The risk with the plug-and-play approach is that businesses could inadvertently adopt technologies in an ad hoc way to solve problems temporarily, resulting in performance and safety nightmares in the product adoption lifecycle. One of our clients, a U.S.-based drug manufacturer, has created a team of SaaS enterprise architects who continuously stress-test the business’s SaaS solution architecture on usage limits or breaking points, dependencies and performance against acceptable standards. This evaluation of architectural fitness enables the organization to understand its readiness if it needs to quickly implement a solution to respond to an urgent need.
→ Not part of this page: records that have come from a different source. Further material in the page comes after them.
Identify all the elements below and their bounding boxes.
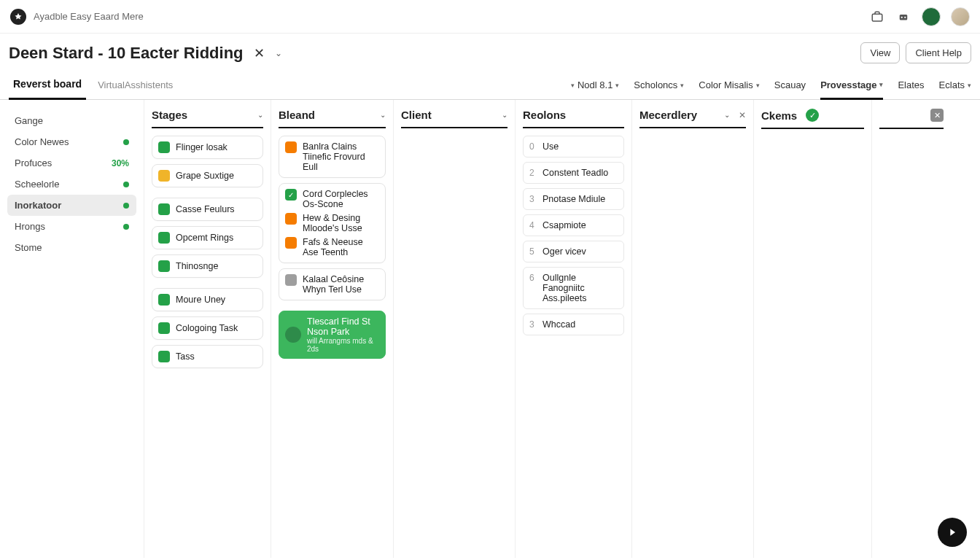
card[interactable]: ✓Cord Corplecles Os-SconeHew & Desing Ml… [279, 183, 386, 263]
list-item[interactable]: 5Oger vicev [523, 241, 624, 262]
filter-provesstage[interactable]: Provesstage ▾ [820, 79, 883, 100]
card[interactable]: Moure Uney [152, 288, 263, 311]
view-button[interactable]: View [860, 42, 900, 63]
filter-scauay[interactable]: Scauay [774, 79, 806, 90]
col-title: Bleand [279, 109, 315, 121]
sidebar-item-hrongs[interactable]: Hrongs [7, 216, 136, 237]
board: Stages⌄ Flinger losakGrape SuxtigeCasse … [144, 100, 980, 558]
tabsbar: Reverst board VirtualAsshistents ▾Nodl 8… [0, 71, 980, 100]
list-item[interactable]: 4Csapmiote [523, 214, 624, 236]
card[interactable]: Flinger losak [152, 136, 263, 159]
col-title: Client [401, 109, 432, 121]
col-mecerdlery: Mecerdlery⌄✕ [632, 100, 754, 558]
tab-virtual-assistants[interactable]: VirtualAsshistents [93, 71, 177, 100]
col-reolons: Reolons 0Use2Constent Teadlo3Pnotase Mdi… [516, 100, 632, 558]
filter-elates[interactable]: Elates [898, 79, 924, 90]
card[interactable]: Tass [152, 345, 263, 368]
col-client: Client⌄ [394, 100, 516, 558]
col-bleand: Bleand⌄ Banlra Clains Tiinefic Frovurd E… [271, 100, 394, 558]
avatar-1[interactable] [922, 7, 941, 26]
card[interactable]: Cologoing Task [152, 316, 263, 340]
avatar-2[interactable] [951, 7, 970, 26]
fab-button[interactable] [938, 518, 967, 547]
card[interactable]: Grape Suxtige [152, 164, 263, 187]
sidebar: GangeColor NewesProfuces30%ScheelorleIno… [0, 100, 144, 558]
col-title: Stages [152, 109, 187, 121]
filter-color-misalis[interactable]: Color Misalis ▾ [699, 79, 759, 90]
main: GangeColor NewesProfuces30%ScheelorleIno… [0, 100, 980, 558]
filter-scholoncs[interactable]: Scholoncs ▾ [634, 79, 684, 90]
col-title: Reolons [523, 109, 566, 121]
sidebar-item-color newes[interactable]: Color Newes [7, 131, 136, 152]
client-help-button[interactable]: Client Help [906, 42, 971, 63]
sidebar-item-gange[interactable]: Gange [7, 110, 136, 131]
chevron-down-icon[interactable]: ⌄ [275, 48, 282, 58]
svg-point-3 [904, 16, 906, 18]
sidebar-item-inorkatoor[interactable]: Inorkatoor [7, 195, 136, 216]
titlebar: Deen Stard - 10 Eacter Ridding ✕ ⌄ View … [0, 34, 980, 71]
chevron-down-icon[interactable]: ⌄ [257, 111, 263, 119]
sidebar-item-stome[interactable]: Stome [7, 237, 136, 258]
list-item[interactable]: 0Use [523, 136, 624, 158]
page-title: Deen Stard - 10 Eacter Ridding [9, 44, 244, 63]
topbar: Ayadble Easy Eaard Mere [0, 0, 980, 34]
col-stages: Stages⌄ Flinger losakGrape SuxtigeCasse … [144, 100, 271, 558]
filter-nodl-8-1[interactable]: ▾Nodl 8.1 ▾ [571, 79, 619, 90]
app-logo[interactable] [10, 9, 26, 25]
svg-rect-0 [872, 14, 882, 21]
chevron-down-icon[interactable]: ⌄ [724, 111, 730, 119]
col-title: Ckems [761, 109, 797, 122]
card[interactable]: Thinosnge [152, 254, 263, 278]
list-item[interactable]: 3Whccad [523, 314, 624, 335]
card[interactable]: Banlra Clains Tiinefic Frovurd Eull [279, 136, 386, 178]
col-ckems: Ckems✓ [754, 100, 872, 558]
sidebar-item-profuces[interactable]: Profuces30% [7, 152, 136, 174]
close-icon[interactable]: ✕ [930, 109, 944, 122]
card[interactable]: Kalaal Ceôsine Whyn Terl Use [279, 268, 386, 300]
bot-icon[interactable] [895, 9, 911, 25]
sidebar-item-scheelorle[interactable]: Scheelorle [7, 174, 136, 195]
col-extra: ✕ [872, 100, 951, 558]
close-icon[interactable]: ✕ [251, 45, 268, 61]
briefcase-icon[interactable] [869, 9, 885, 25]
check-icon: ✓ [806, 109, 819, 122]
list-item[interactable]: 6Oullgnle Fanogniitc Ass.pileets [523, 267, 624, 309]
close-icon[interactable]: ✕ [739, 110, 746, 120]
card-highlight[interactable]: Tlescarl Find St Nson Parkwill Arrangms … [279, 311, 386, 359]
col-title: Mecerdlery [639, 109, 697, 121]
card[interactable]: Casse Feulurs [152, 198, 263, 221]
tab-reverst-board[interactable]: Reverst board [9, 71, 86, 100]
card[interactable]: Opcemt Rings [152, 226, 263, 249]
svg-point-2 [901, 16, 903, 18]
chevron-down-icon[interactable]: ⌄ [502, 111, 508, 119]
svg-rect-1 [900, 15, 908, 20]
list-item[interactable]: 2Constent Teadlo [523, 162, 624, 184]
chevron-down-icon[interactable]: ⌄ [380, 111, 386, 119]
filter-eclats[interactable]: Eclats ▾ [939, 79, 971, 90]
list-item[interactable]: 3Pnotase Mdiule [523, 188, 624, 210]
brand-text: Ayadble Easy Eaard Mere [34, 11, 144, 22]
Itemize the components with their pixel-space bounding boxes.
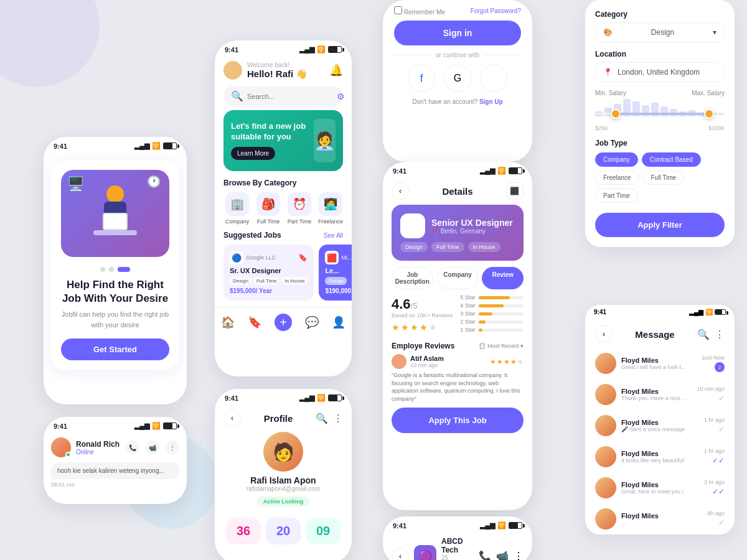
get-started-button[interactable]: Get Started xyxy=(61,338,169,360)
company-video-icon[interactable]: 📹 xyxy=(496,550,509,560)
add-job-button[interactable]: + xyxy=(275,314,292,331)
notification-bell-icon[interactable]: 🔔 xyxy=(329,63,343,77)
message-nav-icon: 💬 xyxy=(305,315,319,329)
job-hero-card: G Senior UX Designer 📍 Berlin, Germany D… xyxy=(392,205,524,261)
reviewer-name: Atif Aslam xyxy=(410,355,444,362)
stat-card-purple: 20 xyxy=(266,518,301,544)
msg-name-4: Floyd Miles xyxy=(621,481,699,488)
status-bar-company: 9:41 ▂▄▆🛜 xyxy=(383,516,532,532)
profile-action-icons: 🔍 ⋮ xyxy=(316,413,343,424)
video-icon[interactable]: 📹 xyxy=(146,441,159,454)
company-logo-large: 🟣 xyxy=(414,545,436,561)
job-card-google[interactable]: 🔵 Google LLC 🔖 Sr. UX Designer Design Fu… xyxy=(223,245,314,301)
wifi-icon3: 🛜 xyxy=(317,45,326,54)
more-icon[interactable]: ⋮ xyxy=(166,441,179,454)
msg-item-1[interactable]: Floyd Miles Thank you. Have a nice day 1… xyxy=(585,379,735,410)
msg-name-5: Floyd Miles xyxy=(621,512,702,520)
google-login-button[interactable]: G xyxy=(444,65,471,92)
job-card-mi[interactable]: 🟥 Mi... Le... Design $190,000 xyxy=(319,245,352,301)
msg-item-0[interactable]: Floyd Miles Great I will have a look the… xyxy=(585,348,735,379)
apply-filter-button[interactable]: Apply Filter xyxy=(595,213,725,237)
wifi-icon5: 🛜 xyxy=(497,167,506,175)
jobtype-section-label: Job Type xyxy=(595,139,725,147)
msg-item-3[interactable]: Floyd Miles It looks like very beautiful… xyxy=(585,441,735,472)
time-details: 9:41 xyxy=(393,167,406,175)
msg-status-icons: ▂▄▆ 🛜 xyxy=(689,309,726,315)
signin-button[interactable]: Sign in xyxy=(394,21,521,45)
star-4: ★ xyxy=(420,322,428,332)
tab-job-description[interactable]: Job Description xyxy=(392,267,433,289)
remember-checkbox[interactable] xyxy=(394,6,402,14)
apply-this-job-button[interactable]: Apply This Job xyxy=(392,408,524,433)
company-more-icon[interactable]: ⋮ xyxy=(514,550,524,560)
signup-link[interactable]: Sign Up xyxy=(479,98,503,105)
details-save-button[interactable]: ⬛ xyxy=(506,182,524,200)
chip-parttime[interactable]: Part Time xyxy=(595,189,638,203)
facebook-login-button[interactable]: f xyxy=(408,65,435,92)
forgot-password-link[interactable]: Forgot Password? xyxy=(471,7,521,14)
salary-ticks: $25K $200K xyxy=(595,125,725,131)
bottom-nav: 🏠 🔖 + 💬 👤 xyxy=(215,307,352,336)
msg-item-2[interactable]: Floyd Miles 🎤 Sent a voice message 1 hr … xyxy=(585,410,735,441)
company-back-button[interactable]: ‹ xyxy=(392,548,409,561)
filter-icon[interactable]: ⚙ xyxy=(337,91,345,101)
range-thumb-max[interactable] xyxy=(704,109,714,119)
job-salary-mi: $190,000 xyxy=(325,287,352,294)
dot-3-active xyxy=(118,267,130,272)
search-bar[interactable]: 🔍 ⚙ xyxy=(223,86,343,106)
range-thumb-min[interactable] xyxy=(611,109,621,119)
chip-contract[interactable]: Contract Based xyxy=(642,152,701,167)
dots-indicator xyxy=(61,267,169,272)
msg-check-4: ✓✓ xyxy=(712,487,725,496)
filter-recent-button[interactable]: 📋 Most Recent ▾ xyxy=(479,343,524,349)
battery-icon5 xyxy=(509,167,522,174)
msg-time-2: 1 hr ago xyxy=(704,417,725,423)
see-all-link[interactable]: See All xyxy=(324,232,343,239)
chip-company[interactable]: Company xyxy=(595,152,638,167)
nav-profile[interactable]: 👤 xyxy=(332,315,345,329)
category-fulltime[interactable]: 🎒 Full Time xyxy=(255,192,282,225)
status-bar-home: 9:41 ▂▄▆🛜 xyxy=(215,40,352,56)
msg-search-icon[interactable]: 🔍 xyxy=(697,329,710,340)
no-account-text: Don't have an account? xyxy=(412,98,477,105)
nav-home[interactable]: 🏠 xyxy=(221,315,235,329)
stars-row: ★ ★ ★ ★ ★ xyxy=(392,322,453,332)
call-icon[interactable]: 📞 xyxy=(126,441,139,454)
msg-back-button[interactable]: ‹ xyxy=(595,325,613,343)
search-input[interactable] xyxy=(247,93,333,100)
msg-info-2: Floyd Miles 🎤 Sent a voice message xyxy=(621,419,699,432)
review-stars: ★ ★ ★ ★ ★ xyxy=(490,358,524,366)
details-back-button[interactable]: ‹ xyxy=(392,182,409,200)
profile-back-button[interactable]: ‹ xyxy=(223,409,241,427)
onboard-illustration: 🖥️ 🕐 xyxy=(61,170,169,257)
dot-2 xyxy=(109,267,114,272)
nav-messages[interactable]: 💬 xyxy=(305,315,319,329)
nav-bookmarks[interactable]: 🔖 xyxy=(248,315,261,329)
msg-item-4[interactable]: Floyd Miles Great. Nice to meet you ! 3 … xyxy=(585,472,735,503)
profile-more-icon[interactable]: ⋮ xyxy=(333,413,343,424)
nav-add[interactable]: + xyxy=(275,314,292,331)
category-freelance[interactable]: 🧑‍💻 Freelance xyxy=(317,192,344,225)
category-company[interactable]: 🏢 Company xyxy=(223,192,251,225)
company-call-icon[interactable]: 📞 xyxy=(479,550,491,560)
chip-fulltime[interactable]: Full Time xyxy=(642,170,684,185)
chat-contact-name: Ronald Rich xyxy=(76,440,120,449)
tab-review[interactable]: Review xyxy=(482,267,524,289)
msg-item-5[interactable]: Floyd Miles ... 8h ago ✓ xyxy=(585,503,735,534)
or-divider: or continue with xyxy=(394,52,521,58)
category-select[interactable]: 🎨 Design ▾ xyxy=(595,22,725,42)
tab-company[interactable]: Company xyxy=(437,267,479,289)
profile-search-icon[interactable]: 🔍 xyxy=(316,413,328,424)
location-input[interactable]: 📍 London, United Kingdom xyxy=(595,62,725,82)
profile-name: Rafi Islam Apon xyxy=(215,475,352,485)
chip-freelance[interactable]: Freelance xyxy=(595,170,639,185)
msg-time-3: 1 hr ago xyxy=(704,448,725,454)
bookmark-icon[interactable]: 🔖 xyxy=(298,253,308,262)
apple-login-button[interactable] xyxy=(480,65,507,92)
msg-more-icon[interactable]: ⋮ xyxy=(715,329,725,340)
or-line-left xyxy=(394,55,431,55)
msg-avatar-2 xyxy=(595,415,616,436)
msg-meta-0: Just Now 2 xyxy=(702,355,725,372)
category-parttime[interactable]: ⏰ Part Time xyxy=(286,192,313,225)
learn-more-button[interactable]: Learn More xyxy=(231,147,275,160)
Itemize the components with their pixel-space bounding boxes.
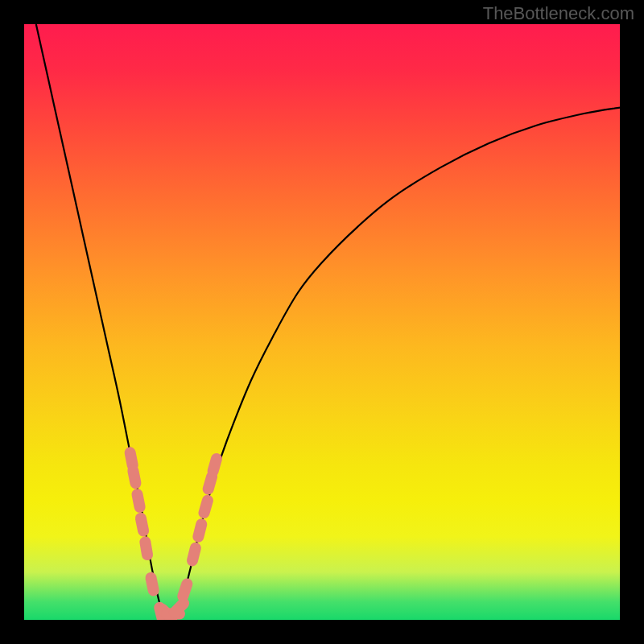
curve-marker	[192, 518, 208, 543]
watermark-text: TheBottleneck.com	[483, 3, 634, 24]
outer-frame: TheBottleneck.com	[0, 0, 644, 644]
curve-marker	[138, 535, 154, 561]
curve-marker	[130, 488, 147, 514]
curve-marker	[134, 512, 151, 538]
curve-marker	[185, 541, 202, 567]
marker-group	[123, 446, 223, 620]
curve-marker	[144, 572, 160, 597]
curve-marker	[197, 493, 215, 520]
curve-marker	[206, 452, 224, 478]
curve-marker	[175, 577, 194, 604]
curve-marker	[126, 464, 142, 489]
plot-area	[24, 24, 620, 620]
bottleneck-curve	[36, 24, 620, 615]
chart-svg	[24, 24, 620, 620]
- Addressing the skills demand: Domain (both industry and product) and technical skills are important to keep the SaaS adoption relevant. It’s critical for businesses to take a skills inventory, in terms of what they have now and what’s needed for the future. Having a talent strategy alongside the technology strategy is a must, especially with the ever-changing SaaS landscape.
- Knowledge management: With the advent of Agile and iterative development processes, knowledge management processes have become extremely important. When it comes to SaaS adoption and evolution, knowledge management is even more important for keeping the SaaS implementations active. For example, cloud-based SaaS products would go through multiple iterations to improve their efficiency. Without proper documentation of the SaaS adoption, it would be difficult to measure the ROI and evaluate the potential opportunities to maximize the returns.
As cloud security continues to improve, SaaS adoption will accelerate, spurring fast-paced change in enterprise IT. By remaining aware of changing trends, enterprise IT can design an open architecture that can be augmented with maturing and value-adding SaaS products. Such a “be-ready” attitude has never been more important.